Asset based

One of ISO practitioner told me According to ISO27K:2013 standard, Risk assessment should be based on services instead assets. It should be services --Threats --Vulnerabilities --risk and then map risk to assets. Is this correct?
Also will you please share a sample organisation structure that includes CISO, ISM and Information Security officer along with CIO, COO and CEO
 

Answer:

With the ISO 27001:2013 is not necessary that your methodology be based on assets, can be based in services or also in process. And you can assign, to each service, threats/vulnerabilities, and after map risks to assets (although I think that this last step is not necessary).

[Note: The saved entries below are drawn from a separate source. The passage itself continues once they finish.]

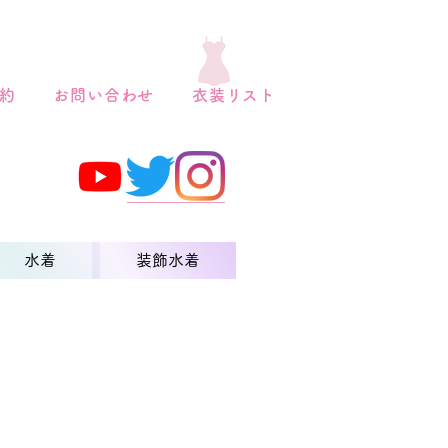
約
お問い合わせ
衣装リスト
水着
装飾水着
ムーン 制服グレー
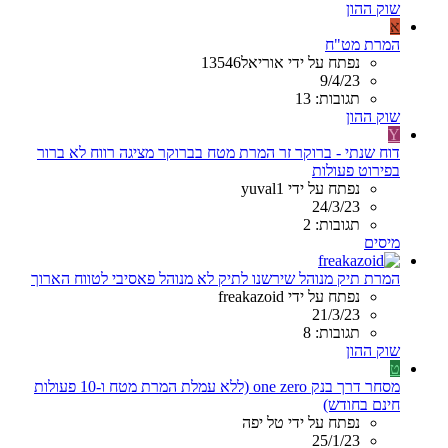
שוק ההון
א
המרת מט"ח
נפתח על ידי אוריאל13546
9/4/23
תגובות: 13
שוק ההון
Y
דוח שנתי - ברוקר זר המרת מטח בברוקר מציגה רווח לא ברור
בפירוט פעולות
נפתח על ידי yuval1
24/3/23
תגובות: 2
מיסים
המרת תיק מנוהל שירשנו לתיק לא מנוהל פאסיבי לטווח הארוך
נפתח על ידי freakazoid
21/3/23
תגובות: 8
שוק ההון
ט
מסחר דרך בנק one zero (ללא עמלת המרת מטח ו-10 פעולות
חינם בחודש)
נפתח על ידי טל יפה
25/1/23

Anyway, I recommend you to read this article “What has changed in risk assessment in ISO 27001:2013” : https://advisera.com/27001academy/knowledgebase/what-has-changed-in-risk-assessment-in-iso-270012013/
Regarding to your question related to the CISO, we do not have a document with this, but I think that this article can be interesting for you “Chief Information Security Officer (CISO) - where does he belong in an org chart?” : https://advisera.com/27001academy/blog/2012/09/11/chief-information-security-officer-ciso-where-does-he-belong-in-an-org-chart/

Antonio,

As suggested , even through the 2013 version is not made any mandate for the methodology, I feel risk assessment based on Process/services makes sense than depends on granular asset. Also if it is service/business process based, identification of risks that business needs to worry much is easy than asset based methodology

Depending of the business can be more/less easy. Generally if you have many assets (think in a multinational: thousands) can be a good idea to use a process based methodology, but if not, maybe can be better to use a asset based methodology.